Gehu (pinyin: gé hú) is a low-pitched stringed instrument with a louder volume and a wider range. In the 1950s, Yang Yusen (1926-1980) of the Shanghai Conservatory of Music created it on the basis of the erhu and absorbed the characteristics of other stringed instruments, so it is called Gehu. After continuous improvement, it has now become a bass-pulled string instrument with rich expressiveness.
Leiqin(Pinyin: Léi qín), also known as "Leihu", is a traditional stringed instrument. It is a musical instrument that only appeared in the 1920s.
It is the abbreviation of "Treble Erhu". Its shape, structure, bowing technique, and playing symbols used are the same as those of Erhu, except that the qin barrel (resonance box) is slightly smaller than that of erhu, and part of the qin barrel is usually sandwiched between two legs. play.
Genka (pinyin: gēn kǎ) is a Tibetan bow and stringed musical instrument. Popular in Lhasa, Shigatse and other places in the Tibet Autonomous Region.
Also known as Huqin. It is a traditional Chinese stringed instrument. At the end of the 18th century, with the formation of traditional Chinese opera Peking Opera, it was restructured on the basis of the stringed instrument Huqin. It has a history of more than 200 years and is the main accompaniment instrument for traditional Chinese opera Peking Opera.
Yehu (pinyin: yē hú) is a traditional Chinese rubbing stringed musical instrument. Popular in Hainan, Guangdong, Fujian and other provinces.
Yazheng (pinyin: zhá zhēng), also known as Yaqin in the south, is the descendant of Zhu, the pioneer of Chinese bowed and stringed instruments, and belongs to the Zhu family. Since its special name appeared in the Tang Dynasty, it has been widely used in the court and the people. Due to the difference in the spread of the region, its shape, playing form and appellation have changed.

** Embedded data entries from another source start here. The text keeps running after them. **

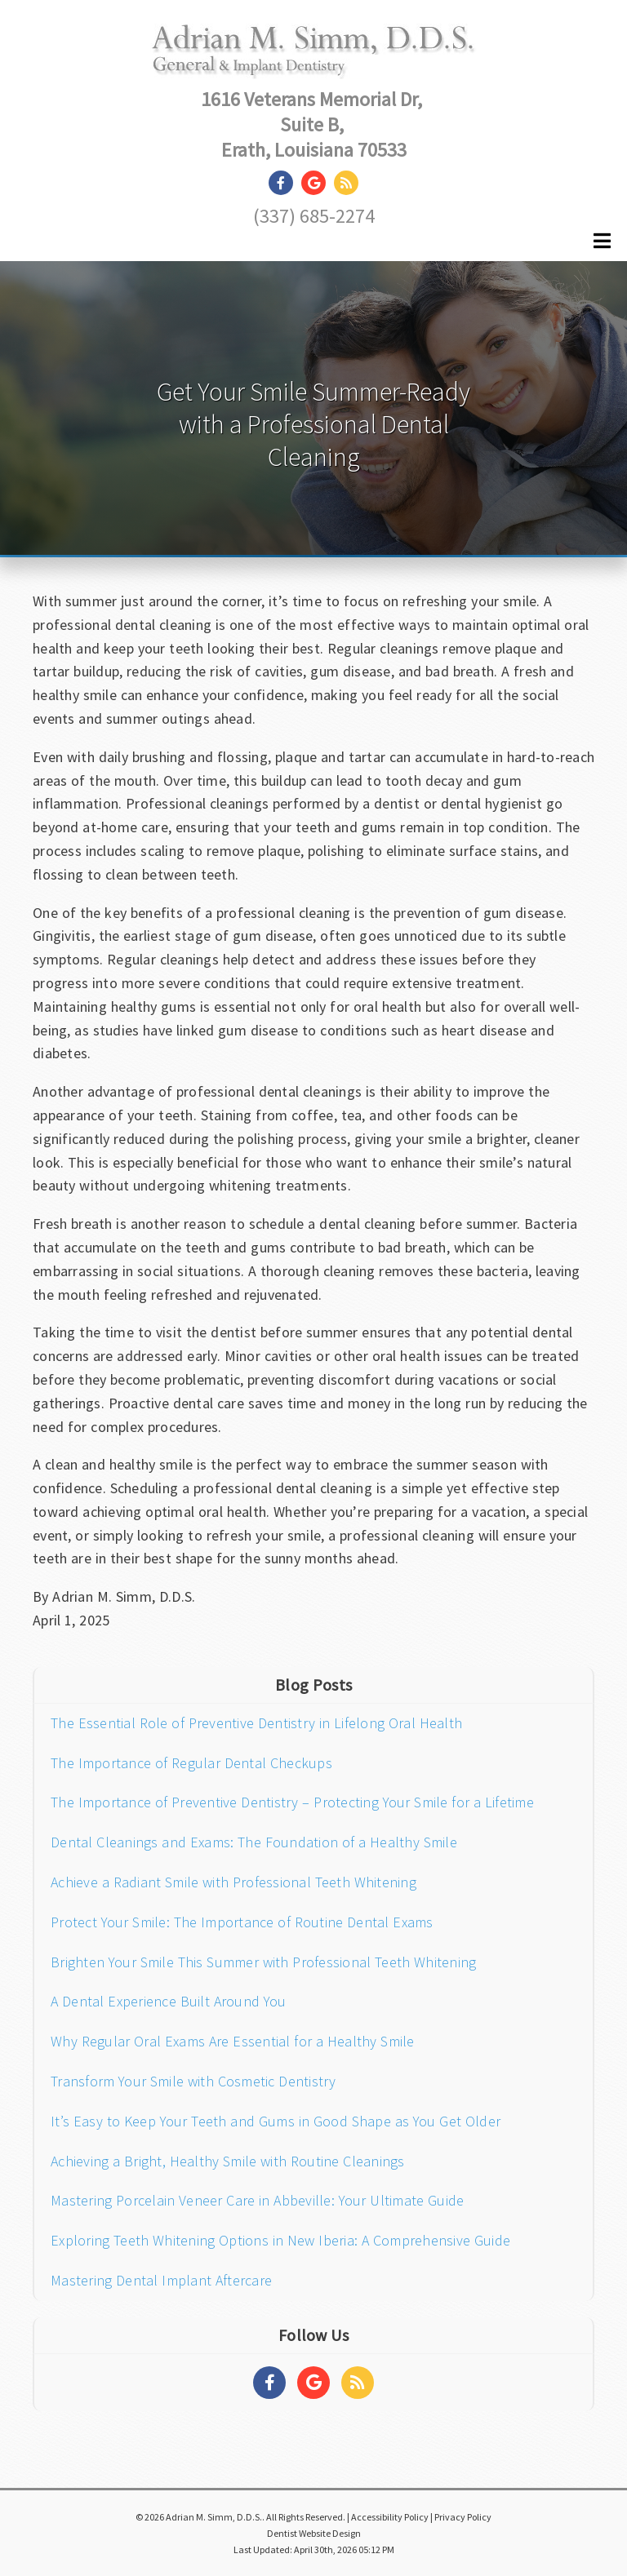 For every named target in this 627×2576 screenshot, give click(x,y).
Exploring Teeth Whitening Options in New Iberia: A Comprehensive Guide (280, 2240)
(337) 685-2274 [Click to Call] (314, 215)
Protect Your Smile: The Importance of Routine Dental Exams (242, 1922)
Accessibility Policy (390, 2517)
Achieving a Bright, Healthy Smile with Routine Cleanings (228, 2161)
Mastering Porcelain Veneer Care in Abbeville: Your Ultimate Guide (257, 2200)
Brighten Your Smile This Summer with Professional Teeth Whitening (263, 1962)
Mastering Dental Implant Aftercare (161, 2280)
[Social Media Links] (269, 2382)
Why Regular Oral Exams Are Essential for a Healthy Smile (233, 2041)
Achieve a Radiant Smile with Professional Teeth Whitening (233, 1882)
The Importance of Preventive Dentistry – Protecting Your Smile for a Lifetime (292, 1802)
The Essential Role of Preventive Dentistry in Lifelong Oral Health (256, 1723)
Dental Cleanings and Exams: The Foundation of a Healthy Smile (254, 1842)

Daguangxian (pinyin: dà guǎng qián) is a popular huqin national musical instrument in Taiwan and southern Fujian.
Laohu (pinyin: shù kōng hóu) is similar to today's bass banhu, and is responsible for playing the main tone of the melody.
Aijie (pinyin: jié kè) is also known as Harzak. Originated from Uyghur folk. Popular in Xinjiang, such as Maigaiti, Bachu, Avati, Kashgar, Shache and Kuqa.
Xiqin (pinyin: xī qín), also known as Erhu, originated in the Tang Dynasty. Xiqin can play all kinds of music flexibly, with cadence and rhythm, continuous and free, and can vividly express various emotions such as joy, anger, sadness, music, etc., especially the portamento played by it, which is almost the reproduction of language voice.
Biwang (pinyin: bì wāng) is a Tibetan bow and stringed musical instrument. Tibetan is also called Biyong, Biyang, Bawang, Ri'aza, Zeze, Zani, etc. due to different dialects. Popular in Tibet, Sichuan, Yunnan, Qinghai, Gansu and other provinces. Especially in the areas of Batang, Mangkang and Deqin at the junction of Sichuan, Tibet and Yunnan provinces.
Bamboo tube hu (pinyin: zhú tǒng hú) is a bow and stringed musical instrument of the Zhuang people. Popular in Guangxi Zhuang Autonomous Region Longlin, Xilin, Tianlin, Baise, Leye, Lingyun, Tianyang, Tiandong, Napo, Debao and Funing County, Yunnan Province.
The Mongolian Sihu (pinyin: měng gǔ zú sì hú) refers to the four hus popular in the Mongolian area. The shape is the same as the four hus in the Han area. It is popular in the pastoral and semi-agricultural and semi-pastoral areas of the Inner Mongolia Autonomous Region.
Tibetan Jinghu (pinyin: zàng jīng hú) is a Tibetan stringed musical instrument, imitated by Jinghu. Because of its similar shape to Jinghu, the Han people call it Tibetan Jinghu. Popular in Lhasa, Shigatse, Gyangze and other places in the Tibet Autonomous Region.
The Yi Sanhu (pinyin: yí zú sān hú) is a bow-drawn stringed musical instrument of the Axi and Sani branches of the Yi nationality. The Axi people call it Lehu, and the Sani people call it Lihu and Ehu. In Yi language, "le", "li" and "e" are all meanings of pulling. Shaped like a Zhonghu, the timbre is soft and rich, and it can be used for solo, instrumental ensemble, or to accompany folk songs and dances. It is popular in Lunan Yi Autonomous County, Maitreya, Luxi and Yiliang in Yunnan Province.